Distribution of research institutions¶

To compare the scientific output with other research institutions, we follow two strategies. Since many more recent publications have affiliations based on the GRID initiatives data, we collect the IDs of main institutions and their relations. In the case of the Max-Planck-Society this number is grid.4372.2. Using _.related_grid_id we find all registered Max-Planck-Institutes IDs.¶

For the following institutions, related data can be extracted

University of California system
Havard University
University of Oxford
Massachusetts Institute of Technology

Imports¶

import pandas as pd
import numpy as np
import os

import regex
from tqdm import tqdm

from functools import partial
from multiprocessing import  Pool, cpu_count

from matplotlib.backends.backend_pdf import PdfPages
import matplotlib.pyplot as plt

Helper routines¶

n_cores = cpu_count() - 2

def parallelize(df, func, n_cores=n_cores):
    df_split = np.array_split(df, n_cores)
    pool = Pool(n_cores)
    df = pd.concat(pool.map(func, df_split))
    pool.close()
    pool.join()
    return df

def run_on_subset(func, data_subset):
    return data_subset.apply(func, axis=1)

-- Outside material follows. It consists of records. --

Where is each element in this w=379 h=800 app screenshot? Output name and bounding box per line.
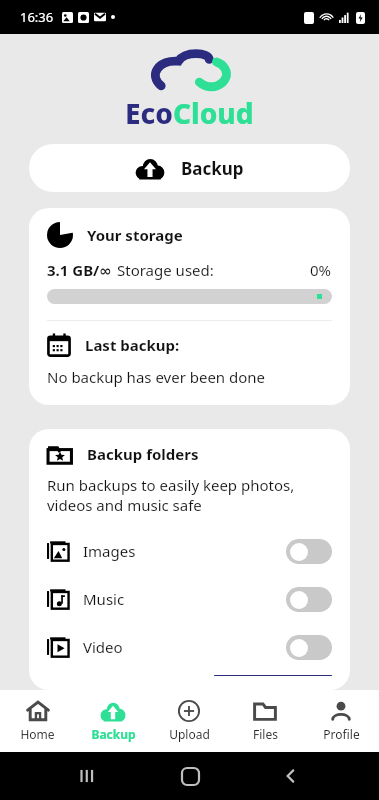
button[interactable]: Back (278, 763, 304, 789)
staticText: 0% (310, 260, 332, 280)
staticText: 16:36 (20, 8, 54, 26)
staticText: No backup has ever been done (47, 367, 266, 387)
staticText: Backup (91, 726, 136, 742)
button[interactable]: Upload (151, 693, 227, 749)
staticText: Backup folders (87, 444, 199, 464)
staticText: Profile (323, 726, 360, 742)
button[interactable]: Profile (303, 693, 379, 749)
button[interactable]: Home (0, 693, 75, 749)
staticText: 3.1 GB/∞ (47, 260, 112, 280)
staticText: Backup (181, 157, 244, 180)
staticText: Your storage (87, 225, 183, 245)
button[interactable]: Backup (29, 144, 350, 192)
button[interactable]: Select (214, 675, 332, 676)
staticText: Cloud (173, 94, 254, 132)
button[interactable]: Files (227, 693, 303, 749)
staticText: Files (253, 726, 278, 742)
button[interactable]: Images (47, 527, 332, 575)
staticText: Video (83, 637, 123, 657)
staticText: Run backups to easily keep photos, video… (47, 475, 332, 515)
staticText: Images (83, 541, 136, 561)
button[interactable]: Backup (75, 693, 151, 749)
staticText: Last backup: (85, 335, 180, 355)
button[interactable]: Video (47, 623, 332, 671)
staticText: Upload (169, 726, 210, 742)
button[interactable]: Music (47, 575, 332, 623)
staticText: Eco (125, 94, 173, 132)
button[interactable]: Home (177, 763, 203, 789)
staticText: Music (83, 589, 125, 609)
staticText: Home (20, 726, 55, 742)
button[interactable]: Recent apps (75, 763, 101, 789)
staticText: Storage used: (117, 260, 214, 280)
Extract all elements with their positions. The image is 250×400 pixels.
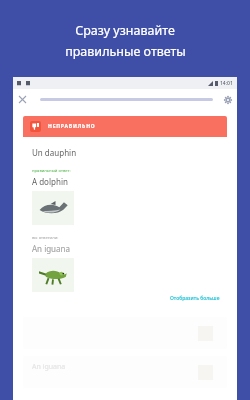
staticText: правильный ответ: bbox=[32, 168, 71, 174]
button[interactable]: НЕПРАВИЛЬНО bbox=[23, 116, 227, 137]
staticText: An iguana bbox=[32, 362, 66, 372]
staticText: 14:01 bbox=[220, 80, 233, 87]
staticText: An iguana bbox=[32, 243, 70, 254]
staticText: НЕПРАВИЛЬНО bbox=[48, 123, 96, 130]
staticText: A dolphin bbox=[32, 176, 68, 187]
button[interactable]: Close bbox=[16, 93, 29, 106]
staticText: вы ответили: bbox=[32, 235, 59, 241]
staticText: Отобразить больше bbox=[170, 295, 220, 302]
button[interactable]: Settings bbox=[221, 93, 234, 106]
staticText: правильные ответы bbox=[65, 43, 186, 60]
staticText: Сразу узнавайте bbox=[75, 22, 175, 39]
button[interactable]: Отобразить больше bbox=[170, 292, 227, 308]
staticText: Un dauphin bbox=[32, 147, 77, 158]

def parallelize_on_rows(data, func, num_of_processes=n_cores):
    return parallelize(data, partial(run_on_subset, func), num_of_processes)

Paths setup¶

gitDataPath = '../data/processedData/'

dataPath = '/media/arbeit/b88b17b8-b5d7-4c4e-86bc-ff4b67458842/sciGraph/'
gridPath = dataPath + 'grid/'
yearPath = dataPath + 'processedData/yeardata/'

years = sorted([x for x in os.listdir(yearPath) if x.endswith('.csv') and x != 'noYear.csv'])[113:]

years[:3]

['1945.csv', '1946.csv', '1947.csv']

Grid data¶

dfGridName = pd.read_csv(gridPath + 'grid-2020-06-29/grid.csv')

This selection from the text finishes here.